QEH emergency department a pinch point of overcrowded system, says COO
CBC
A crowded emergency department at Charlottetown's Queen Elizabeth Hospital is a symptom of changes that need to be made across the province's health system, says Health P.E.I. COO Corrine Rowswell.
Letters tabled in the legislature Thursday include a plea from a nurse about how all but one of the treatment rooms in the emergency are full of patients who need to be in hospital but have nowhere else to go. A letter from the medical director of the QEH called the situation "dangerous."
Speaking on Island Morning Friday, Rowswell did not play down the problem.
"The letter … really does highlight the severity of the situation that our health system is facing," she said.
Rowswell described the problem as being system-wide. A shortage of primary-care doctors, and the resulting more than 20,000 Islanders waiting for a family physician, and a shortage of places for patients to go when they no longer need full hospital care, are both having an impact on the emergency department.

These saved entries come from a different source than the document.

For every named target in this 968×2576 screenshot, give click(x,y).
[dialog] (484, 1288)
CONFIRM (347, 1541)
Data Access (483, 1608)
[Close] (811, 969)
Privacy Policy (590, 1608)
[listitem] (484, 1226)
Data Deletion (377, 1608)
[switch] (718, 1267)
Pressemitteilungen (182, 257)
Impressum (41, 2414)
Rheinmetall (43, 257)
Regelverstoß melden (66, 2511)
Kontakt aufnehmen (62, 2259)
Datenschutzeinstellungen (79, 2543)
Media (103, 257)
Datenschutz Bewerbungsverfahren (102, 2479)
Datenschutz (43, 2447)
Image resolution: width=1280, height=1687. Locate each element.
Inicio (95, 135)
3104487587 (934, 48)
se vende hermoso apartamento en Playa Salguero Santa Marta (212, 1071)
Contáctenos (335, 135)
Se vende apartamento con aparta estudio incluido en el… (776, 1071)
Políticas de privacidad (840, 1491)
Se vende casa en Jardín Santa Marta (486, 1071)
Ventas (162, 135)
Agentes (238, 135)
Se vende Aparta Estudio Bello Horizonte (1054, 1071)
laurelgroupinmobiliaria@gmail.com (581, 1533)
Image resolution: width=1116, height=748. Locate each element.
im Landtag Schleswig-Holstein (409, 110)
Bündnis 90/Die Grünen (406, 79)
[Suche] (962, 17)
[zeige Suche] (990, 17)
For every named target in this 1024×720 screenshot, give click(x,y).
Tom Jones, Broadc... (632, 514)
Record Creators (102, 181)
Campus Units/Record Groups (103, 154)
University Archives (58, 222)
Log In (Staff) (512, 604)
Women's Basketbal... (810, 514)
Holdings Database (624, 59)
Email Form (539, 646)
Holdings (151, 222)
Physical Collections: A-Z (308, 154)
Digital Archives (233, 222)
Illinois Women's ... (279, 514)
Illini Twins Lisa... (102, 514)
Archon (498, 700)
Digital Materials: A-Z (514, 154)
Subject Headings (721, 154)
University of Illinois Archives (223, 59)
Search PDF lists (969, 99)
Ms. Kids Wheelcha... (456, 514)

"This is very much related to building home care, insuring that our primary care has the capacity to see patients so that they're not going to the emergency department," she said.
"We are definitely in an investment and building phase at Health P.E.I."
Earlier this week Health Minister Ernie Hudson confirmed the province has 42 long-term care beds that are closed due to lack of staff, and there are further beds closed in the private sector.
The beds are closed because staff have been moved to pandemic-related activities. Rowswell is hopeful as those requirements ease, the situation in the emergency department will improve.